§ **PROMPT**: Leave out any picture and return the remaining listing below exactly as given.

§ **GIVEN DATA**:

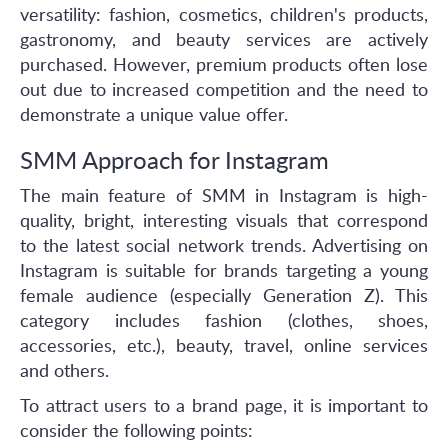
versatility: fashion, cosmetics, children's products,
gastronomy, and beauty services are actively
purchased. However, premium products often lose
out due to increased competition and the need to
demonstrate a unique value offer.
SMM Approach for Instagram
The main feature of SMM in Instagram is high-
quality, bright, interesting visuals that correspond
to the latest social network trends. Advertising on
Instagram is suitable for brands targeting a young
female audience (especially Generation Z). This
category includes fashion (clothes, shoes,
accessories, etc.), beauty, travel, online services
and others.
To attract users to a brand page, it is important to
consider the following points:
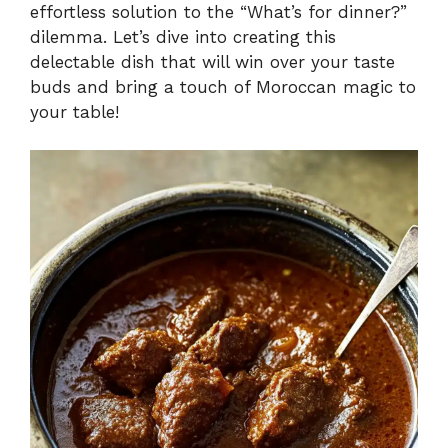
effortless solution to the “What’s for dinner?”
dilemma. Let’s dive into creating this
delectable dish that will win over your taste
buds and bring a touch of Moroccan magic to
your table!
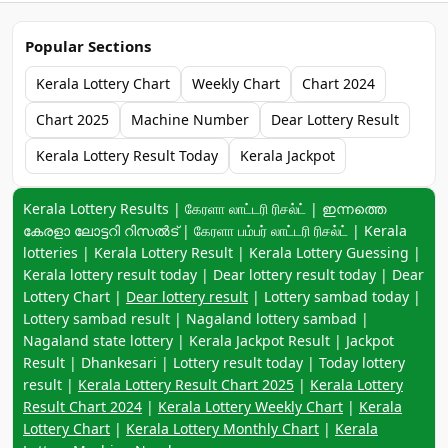
Popular Sections
Kerala Lottery Chart
Weekly Chart
Chart 2024
Chart 2025
Machine Number
Dear Lottery Result
Kerala Lottery Result Today
Kerala Jackpot
Keyword navigation:
Kerala Lottery Results | கேரளா லாட்டரி ரிசல்ட் | ഇന്നത്തെ
കേരളാ ലോട്ടറി റിസൽട് | கேரளா பம்பர் லாட்டரி ரிசல்ட் | Kerala
lotteries | Kerala Lottery Result | Kerala Lottery Guessing |
Kerala lottery result today | Dear lottery result today | Dear
Lottery Chart |
Dear lottery result
| Lottery sambad today |
Lottery sambad result | Nagaland lottery sambad |
Nagaland state lottery | Kerala Jackpot Result | Jackpot
Result | Dhankesari | Lottery result today | Today lottery
result |
Kerala Lottery Result Chart 2025
|
Kerala Lottery
Result Chart 2024
|
Kerala Lottery Weekly Chart
|
Kerala
Lottery Chart
|
Kerala Lottery Monthly Chart
|
Kerala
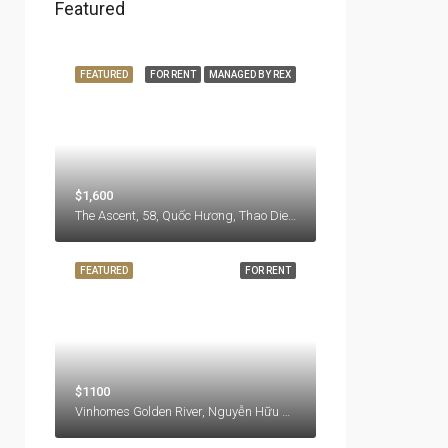
Featured
FEATURED
FOR RENT
MANAGED BY REX
$1,600
The Ascent, 58, Quốc Hương, Thao Dien Ward, Thu Duc City, Hồ Chí Minh City, 71108, Vietnam
FEATURED
FOR RENT
$1100
Vinhomes Golden River, Nguyễn Hữu Cảnh, Ben Nghe Ward, District 1, Ho Chi Minh City, 77000, Vietnam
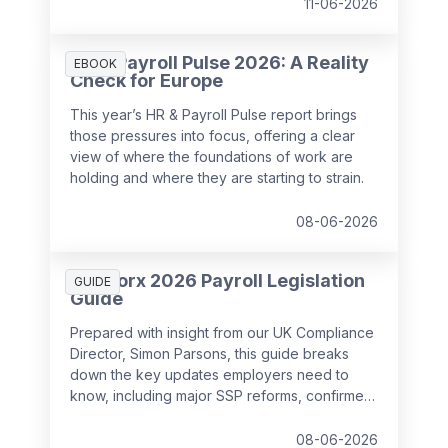
11-06-2026
HR & Payroll Pulse 2026: A Reality
EBOOK
Check for Europe
This year’s HR & Payroll Pulse report brings
those pressures into focus, offering a clear
view of where the foundations of work are
holding and where they are starting to strain.
08-06-2026
SD Worx 2026 Payroll Legislation
GUIDE
Guide
Prepared with insight from our UK Compliance
Director, Simon Parsons, this guide breaks
down the key updates employers need to
know, including major SSP reforms, confirmed
student loan thresholds, National Minimum
Wage changes, and what to prepare before
08-06-2026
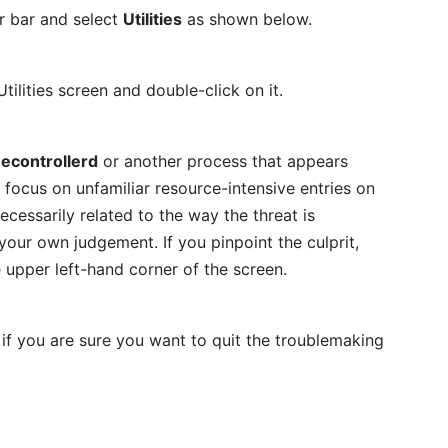
r bar and select
Utilities
as shown below.
tilities screen and double-click on it.
econtrollerd
or another process that appears
focus on unfamiliar resource-intensive entries on
necessarily related to the way the threat is
t your own judgement. If you pinpoint the culprit,
e upper left-hand corner of the screen.
if you are sure you want to quit the troublemaking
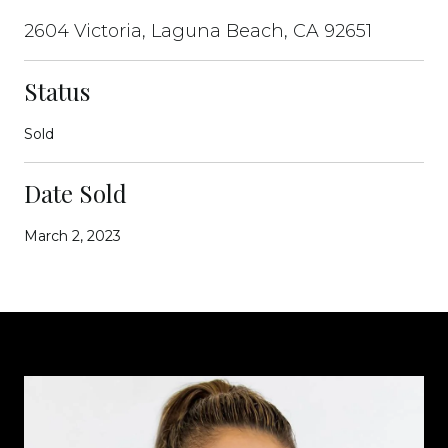
2604 Victoria, Laguna Beach, CA 92651
Status
Sold
Date Sold
March 2, 2023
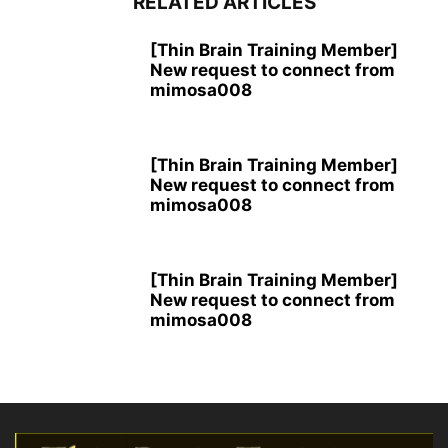
RELATED ARTICLES
[Thin Brain Training Member]
New request to connect from
mimosa008
[Thin Brain Training Member]
New request to connect from
mimosa008
[Thin Brain Training Member]
New request to connect from
mimosa008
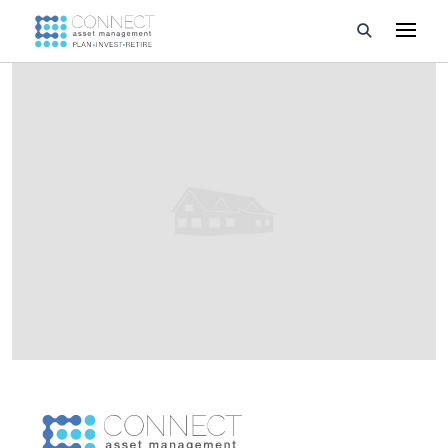
Developments
Property Management
About Us
Developers
Videos
Blog
Calculators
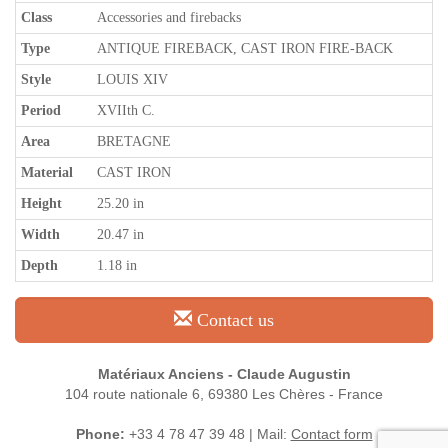
Class
Accessories and firebacks
Type
ANTIQUE FIREBACK, CAST IRON FIRE-BACK
Style
LOUIS XIV
Period
XVIIth C.
Area
BRETAGNE
Material
CAST IRON
Height
25.20 in
Width
20.47 in
Depth
1.18 in
Contact us
Matériaux Anciens - Claude Augustin
104 route nationale 6, 69380 Les Chères - France
Phone:
+33 4 78 47 39 48 | Mail:
Contact form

§ **YOUR RESPONSE**:
versatility: fashion, cosmetics, children's products,
gastronomy, and beauty services are actively
purchased. However, premium products often lose
out due to increased competition and the need to
demonstrate a unique value offer.
SMM Approach for Instagram
The main feature of SMM in Instagram is high-
quality, bright, interesting visuals that correspond
to the latest social network trends. Advertising on
Instagram is suitable for brands targeting a young
female audience (especially Generation Z). This
category includes fashion (clothes, shoes,
accessories, etc.), beauty, travel, online services
and others.
To attract users to a brand page, it is important to
consider the following points:
effortless solution to the “What’s for dinner?”
dilemma. Let’s dive into creating this
delectable dish that will win over your taste
buds and bring a touch of Moroccan magic to
your table!
Popular Sections
Kerala Lottery Chart
Weekly Chart
Chart 2024
Chart 2025
Machine Number
Dear Lottery Result
Kerala Lottery Result Today
Kerala Jackpot
Keyword navigation:
Kerala Lottery Results | கேரளா லாட்டரி ரிசல்ட் | ഇന്നത്തെ
കേരളാ ലോട്ടറി റിസൽട് | கேரளா பம்பர் லாட்டரி ரிசல்ட் | Kerala
lotteries | Kerala Lottery Result | Kerala Lottery Guessing |
Kerala lottery result today | Dear lottery result today | Dear
Lottery Chart |
Dear lottery result
| Lottery sambad today |
Lottery sambad result | Nagaland lottery sambad |
Nagaland state lottery | Kerala Jackpot Result | Jackpot
Result | Dhankesari | Lottery result today | Today lottery
result |
Kerala Lottery Result Chart 2025
|
Kerala Lottery
Result Chart 2024
|
Kerala Lottery Weekly Chart
|
Kerala
Lottery Chart
|
Kerala Lottery Monthly Chart
|
Kerala
Featured
FEATURED
FOR RENT
MANAGED BY REX
$1,600
The Ascent, 58, Quốc Hương, Thao Dien Ward, Thu Duc City, Hồ Chí Minh City, 71108, Vietnam
FEATURED
FOR RENT
$1100
Vinhomes Golden River, Nguyễn Hữu Cảnh, Ben Nghe Ward, District 1, Ho Chi Minh City, 77000, Vietnam
11-06-2026
HR & Payroll Pulse 2026: A Reality
EBOOK
Check for Europe
This year’s HR & Payroll Pulse report brings
those pressures into focus, offering a clear
view of where the foundations of work are
holding and where they are starting to strain.
08-06-2026
SD Worx 2026 Payroll Legislation
GUIDE
Guide
Prepared with insight from our UK Compliance
Director, Simon Parsons, this guide breaks
down the key updates employers need to
know, including major SSP reforms, confirmed
student loan thresholds, National Minimum
Wage changes, and what to prepare before
08-06-2026
r bar and select
Utilities
as shown below.
tilities screen and double-click on it.
econtrollerd
or another process that appears
focus on unfamiliar resource-intensive entries on
necessarily related to the way the threat is
t your own judgement. If you pinpoint the culprit,
e upper left-hand corner of the screen.
if you are sure you want to quit the troublemaking
2604 Victoria, Laguna Beach, CA 92651
Status
Sold
Date Sold
March 2, 2023
RELATED ARTICLES
[Thin Brain Training Member]
New request to connect from
mimosa008
[Thin Brain Training Member]
New request to connect from
mimosa008
[Thin Brain Training Member]
New request to connect from
mimosa008
Developments
Property Management
About Us
Developers
Videos
Blog
Calculators
Class
Accessories and firebacks
Type
ANTIQUE FIREBACK, CAST IRON FIRE-BACK
Style
LOUIS XIV
Period
XVIIth C.
Area
BRETAGNE
Material
CAST IRON
Height
25.20 in
Width
20.47 in
Depth
1.18 in
Contact us
Matériaux Anciens - Claude Augustin
104 route nationale 6, 69380 Les Chères - France
Phone:
+33 4 78 47 39 48 | Mail:
Contact form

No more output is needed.